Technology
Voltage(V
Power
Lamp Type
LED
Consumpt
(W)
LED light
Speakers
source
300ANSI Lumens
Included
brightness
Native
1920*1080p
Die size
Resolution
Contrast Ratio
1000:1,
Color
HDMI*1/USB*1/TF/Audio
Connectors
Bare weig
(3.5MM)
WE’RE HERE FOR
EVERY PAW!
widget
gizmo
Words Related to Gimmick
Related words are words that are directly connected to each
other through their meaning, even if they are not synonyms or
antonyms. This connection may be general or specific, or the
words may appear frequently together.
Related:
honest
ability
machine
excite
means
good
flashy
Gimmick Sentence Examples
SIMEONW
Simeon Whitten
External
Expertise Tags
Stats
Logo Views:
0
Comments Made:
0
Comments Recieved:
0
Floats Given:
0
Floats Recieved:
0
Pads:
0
--
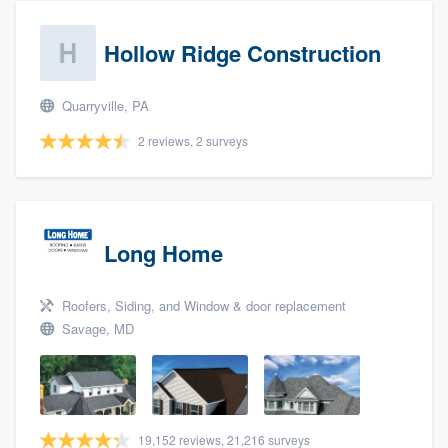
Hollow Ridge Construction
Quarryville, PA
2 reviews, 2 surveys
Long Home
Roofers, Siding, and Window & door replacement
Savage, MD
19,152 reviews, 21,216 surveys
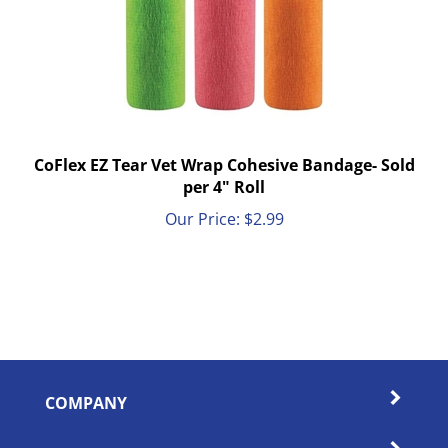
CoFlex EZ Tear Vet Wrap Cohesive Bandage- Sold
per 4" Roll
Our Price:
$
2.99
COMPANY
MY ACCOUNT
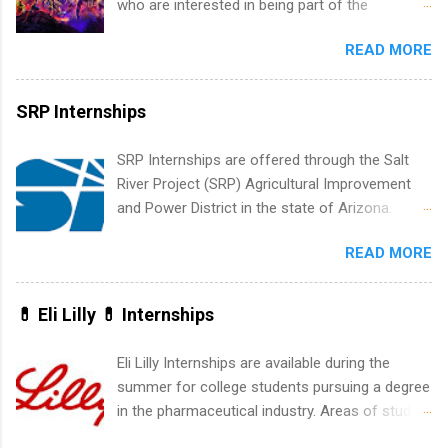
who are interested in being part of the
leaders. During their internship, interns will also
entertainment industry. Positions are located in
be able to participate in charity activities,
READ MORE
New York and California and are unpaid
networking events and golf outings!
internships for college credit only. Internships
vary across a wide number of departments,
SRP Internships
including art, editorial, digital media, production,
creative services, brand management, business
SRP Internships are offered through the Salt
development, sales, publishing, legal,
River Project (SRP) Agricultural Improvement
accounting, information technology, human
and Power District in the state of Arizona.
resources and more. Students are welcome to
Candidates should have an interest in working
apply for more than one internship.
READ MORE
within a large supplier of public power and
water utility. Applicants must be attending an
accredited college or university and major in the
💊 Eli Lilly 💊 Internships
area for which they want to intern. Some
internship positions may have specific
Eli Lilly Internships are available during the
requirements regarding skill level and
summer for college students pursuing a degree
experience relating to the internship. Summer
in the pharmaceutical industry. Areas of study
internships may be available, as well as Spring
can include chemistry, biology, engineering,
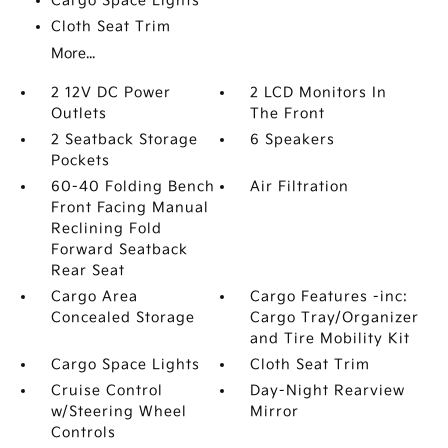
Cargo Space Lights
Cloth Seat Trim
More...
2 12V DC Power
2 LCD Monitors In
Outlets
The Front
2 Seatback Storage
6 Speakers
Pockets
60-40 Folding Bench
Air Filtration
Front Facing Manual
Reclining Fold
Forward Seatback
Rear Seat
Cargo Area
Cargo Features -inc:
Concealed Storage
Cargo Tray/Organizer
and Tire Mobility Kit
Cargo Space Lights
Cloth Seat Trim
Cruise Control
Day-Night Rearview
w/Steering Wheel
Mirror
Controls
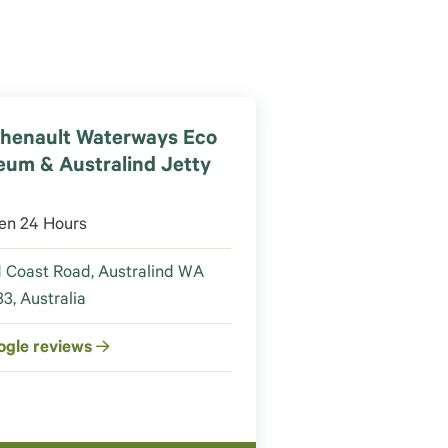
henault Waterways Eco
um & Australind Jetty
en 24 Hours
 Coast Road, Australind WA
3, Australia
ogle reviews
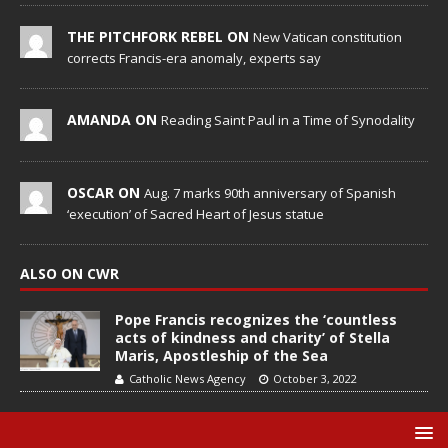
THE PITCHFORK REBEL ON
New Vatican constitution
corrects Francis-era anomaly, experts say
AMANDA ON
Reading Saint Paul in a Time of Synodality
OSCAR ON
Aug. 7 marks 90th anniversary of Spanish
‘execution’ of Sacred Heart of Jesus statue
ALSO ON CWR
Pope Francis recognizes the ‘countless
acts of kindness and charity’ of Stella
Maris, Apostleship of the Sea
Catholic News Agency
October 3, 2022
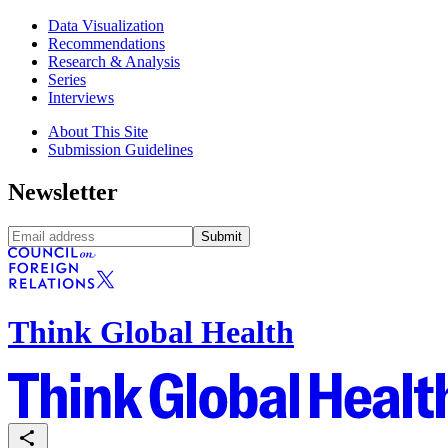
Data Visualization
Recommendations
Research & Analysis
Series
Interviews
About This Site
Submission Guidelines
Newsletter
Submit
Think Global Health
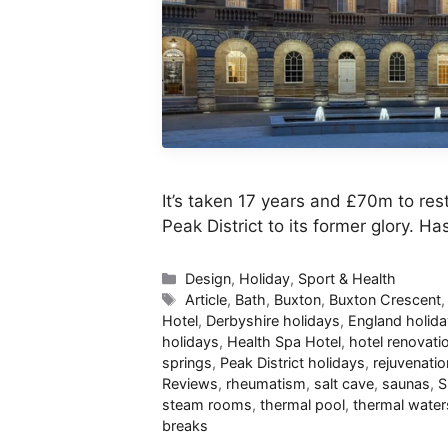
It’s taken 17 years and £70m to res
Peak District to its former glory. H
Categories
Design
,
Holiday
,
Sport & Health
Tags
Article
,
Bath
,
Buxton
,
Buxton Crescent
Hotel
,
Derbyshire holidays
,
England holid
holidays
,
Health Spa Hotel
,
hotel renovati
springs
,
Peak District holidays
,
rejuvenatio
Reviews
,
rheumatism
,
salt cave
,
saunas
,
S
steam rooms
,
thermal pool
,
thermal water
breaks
* * *
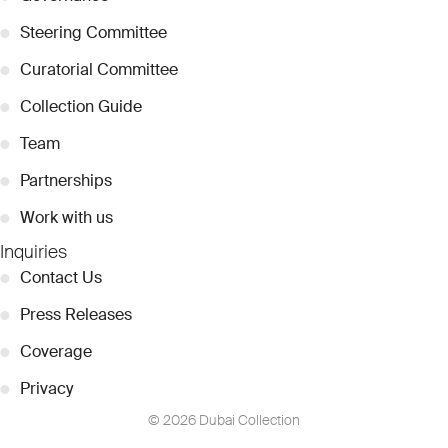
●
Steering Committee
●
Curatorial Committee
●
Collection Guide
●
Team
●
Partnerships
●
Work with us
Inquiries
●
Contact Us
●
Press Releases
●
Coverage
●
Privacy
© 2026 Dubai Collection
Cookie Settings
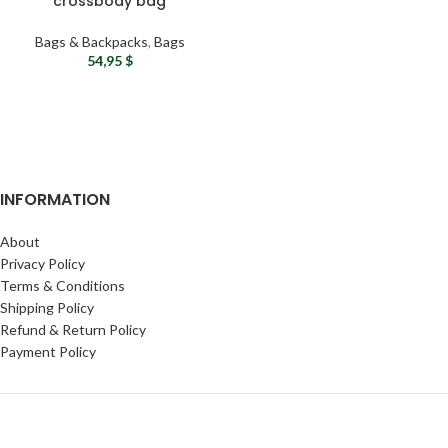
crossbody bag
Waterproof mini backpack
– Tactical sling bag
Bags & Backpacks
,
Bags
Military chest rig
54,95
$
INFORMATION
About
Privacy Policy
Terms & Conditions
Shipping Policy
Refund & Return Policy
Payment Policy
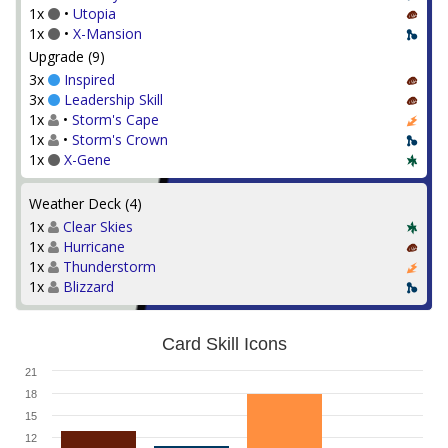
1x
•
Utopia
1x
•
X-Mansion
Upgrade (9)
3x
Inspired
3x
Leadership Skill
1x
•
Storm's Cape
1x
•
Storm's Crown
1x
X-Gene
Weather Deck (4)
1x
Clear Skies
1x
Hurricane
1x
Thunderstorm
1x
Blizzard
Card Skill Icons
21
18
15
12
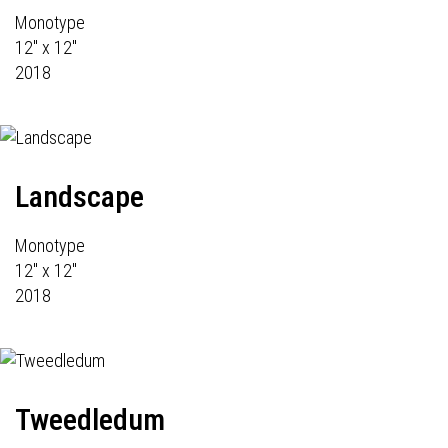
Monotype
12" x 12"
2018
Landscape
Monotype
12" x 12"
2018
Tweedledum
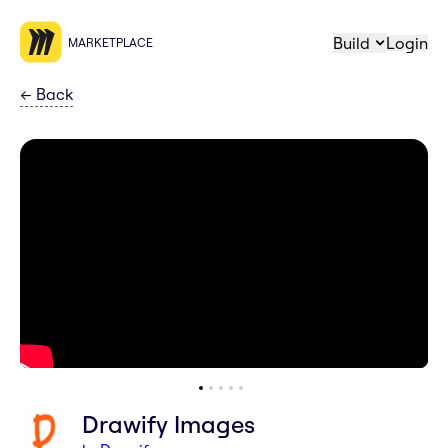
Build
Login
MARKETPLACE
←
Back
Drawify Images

• **Exercise aim**:
The lines that contain the word "Francis" are wanted; copy each of them from the records.

• **Completed exercise**:
corrects Francis-era anomaly, experts say
Pope Francis recognizes the ‘countless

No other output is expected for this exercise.